Dialog’s business risk profile is stronger than that of similarly rated national peers, given its market-leading position in Sri Lanka’s mobile industry, stable cash generation, and integrated service offerings. Dialog’s financial profile is better than that of SLT, with a lower 2021 forecast FFO net leverage of 0.4x-0.5x (SLT’s 2021 forecast: 1.9x), a larger revenue base and a better operating EBITDA margin. Dialog has demonstrated better market execution than SLT, with expansion of its market share and EBITDA.
Dialog’s business risk profile is comparable to that of leading alcoholic-beverage manufacturer Melstacorp PLC (AAA(lka)/Stable). Melstacorp’s subsidiary, Distilleries Company of Sri Lanka (DIST: AAA(lka)/Stable), controls 70% of Sri Lanka’s spirits production, and has maintained its market leadership due to its entrenched brand and access to a country-wide distribution network. However, Dialog has higher ratings headroom – given its financial profile -than Melstacorp. Dialog’s forecast 2021 FFO net leverage of 0.4x-0.5x is lower than Melstacorp’s around 4.0x.
Hemas Holdings PLC (AAA(lka)/Stable) is the largest private pharmaceuticals distributor in the country, and has a presence in leisure and the fast-moving consumer goods (FMCG) sectors. Dialog has a significantly stronger business profile with its market-leading position, larger operating scale and ability to generate a wider operating EBITDA margin, and its ability to pass on higher taxes to consumers. Hemas’s ratings are constrained by regulatory pressures in the form of price controls in its pharmaceutical business. We forecast Hemas and Dialog to have similar net leverage ratios of 0.4x-0.5x in 2021.
Fitch’s Key Assumptions Within Our Rating Case for the Issuer
– Revenue to grow at 5%-7% in 2021-2023
– EBITDA margin to be stable at 38%-40%
– Capex/revenue to be around 30% in 2021 before declining to around 25%. Committed capex for 2020 was higher than cash capex of LKR19.5 billion as part of it will spill over into 2021. As such, capex is committed but will be paid in 2021.

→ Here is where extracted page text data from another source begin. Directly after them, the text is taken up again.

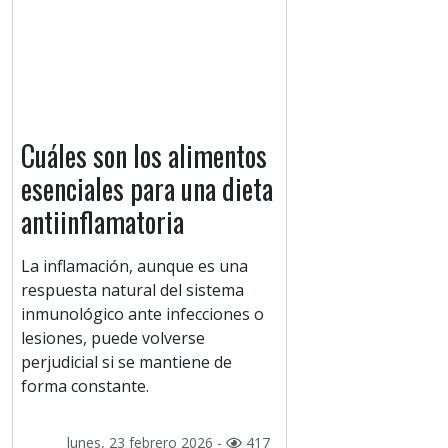
Cuáles son los alimentos
esenciales para una dieta
antiinflamatoria
La inflamación, aunque es una
respuesta natural del sistema
inmunológico ante infecciones o
lesiones, puede volverse
perjudicial si se mantiene de
forma constante.
lunes, 23 febrero 2026 -
417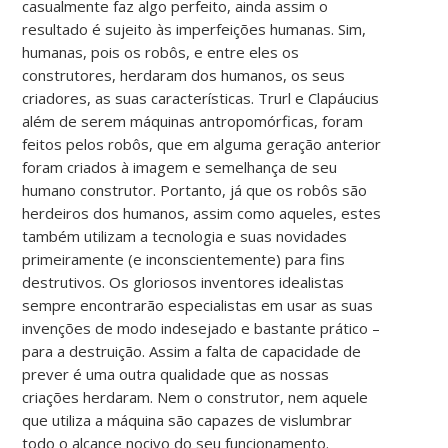
casualmente faz algo perfeito, ainda assim o
resultado é sujeito às imperfeições humanas. Sim,
humanas, pois os robôs, e entre eles os
construtores, herdaram dos humanos, os seus
criadores, as suas características. Trurl e Clapáucius
além de serem máquinas antropomórficas, foram
feitos pelos robôs, que em alguma geração anterior
foram criados à imagem e semelhança de seu
humano construtor. Portanto, já que os robôs são
herdeiros dos humanos, assim como aqueles, estes
também utilizam a tecnologia e suas novidades
primeiramente (e inconscientemente) para fins
destrutivos. Os gloriosos inventores idealistas
sempre encontrarão especialistas em usar as suas
invenções de modo indesejado e bastante prático –
para a destruição. Assim a falta de capacidade de
prever é uma outra qualidade que as nossas
criações herdaram. Nem o construtor, nem aquele
que utiliza a máquina são capazes de vislumbrar
todo o alcance nocivo do seu funcionamento.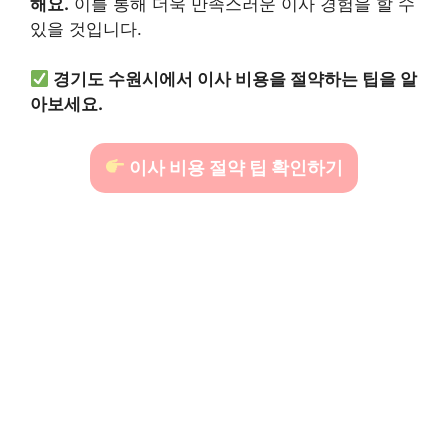
해요.
이를 통해 더욱 만족스러운 이사 경험을 할 수
있을 것입니다.
경기도 수원시에서 이사 비용을 절약하는 팁을 알
아보세요.
이사 비용 절약 팁 확인하기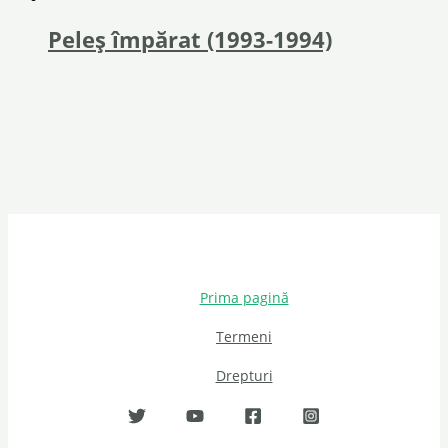
Peleș împărat (1993-1994)
Prima pagină
Termeni
Drepturi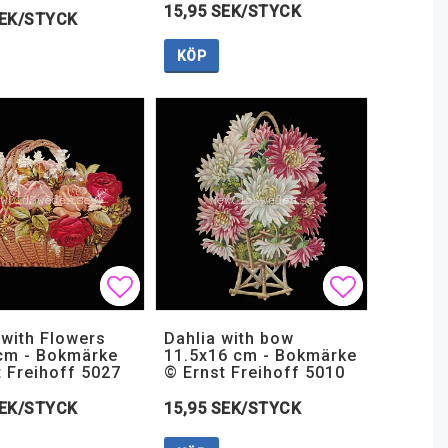
15,95 SEK/STYCK
SEK/STYCK
KÖP
 favoritlistan
 favoritlistan
Lägg till i favoritlistan
Lägg till i favoritlistan
Lägg till i
Lägg till i
 with Flowers
Dahlia with bow
cm - Bokmärke
11.5x16 cm - Bokmärke
t Freihoff 5027
© Ernst Freihoff 5010
SEK/STYCK
15,95 SEK/STYCK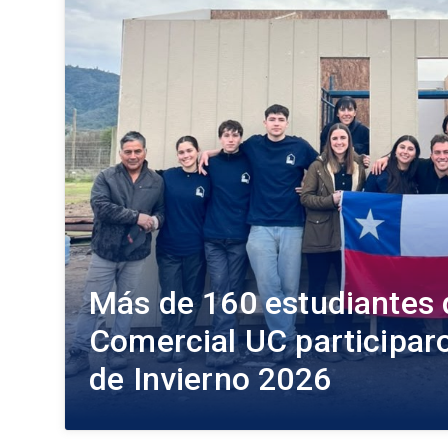
Más de 160 estudiantes 
Comercial UC participaro
de Invierno 2026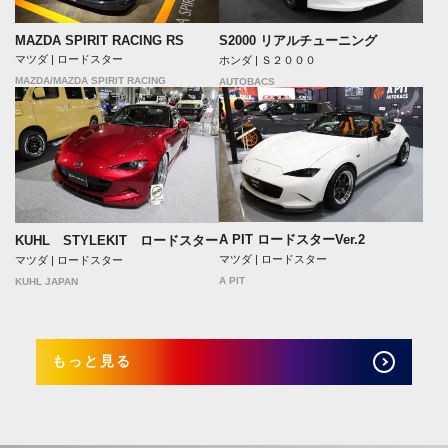
MAZDA SPIRIT RACING RS
S2000 リアルチューニング
マツダ | ロードスター
ホンダ | Ｓ２０００
MAZDA/MAZDA SPIRIT RACING
AUTOBACS
A PIT ロードスターVer.2
KUHL STYLEKIT ロードスター
マツダ | ロードスター
マツダ | ロードスター
A PIT
KUHL JAPAN
もっと見る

– Effective tax rate of 15%
– Dividends of 45%-50% of previous year’s net income
– Annual equity injections of LKR500 million into Dialog Finance
Factors that could, individually or collectively, lead to positive rating action/upgrade:
– There is no scope for an upgrade, as Dialog is rated at the highest end on the Sri Lankan National Ratings scale.
Factors that could, individually or collectively, lead to negative rating action/downgrade:
– We do not envisage any negative rating action in the medium term given the standalone strength of the business profile, low financial leverage and implied support from the stronger parent.
LIQUIDITY AND DEBT STRUCTURE
Adequate Liquidity: Dialog had sufficient unrestricted cash of LKR14 billion and undrawn committed bank facilities of LKR19 billion at end-2020 to cover the short-term debt maturities of about LKR21 billion. The company has strong access to local banks, being among the largest corporates in Sri Lanka. Debt consisted mainly of a USD163 million syndicated facility, USD17 million trade facilities and a LKR7 billion bank term loan at end-2020.
REFERENCES FOR SUBSTANTIALLY MATERIAL SOURCE CITED AS KEY DRIVER OF RATING
The principal sources of information used in the analysis are described in the Applicable Criteria.
PUBLIC RATINGS WITH CREDIT LINKAGE TO OTHER RATINGS
Dialog’s SCP is ‘aaa(lka)’ and its National Rating therefore does not benefit from any support from its stronger parent, Axiata. However, Dialog’s rating will receive a notch of support from its parent if its SCP were to weaken.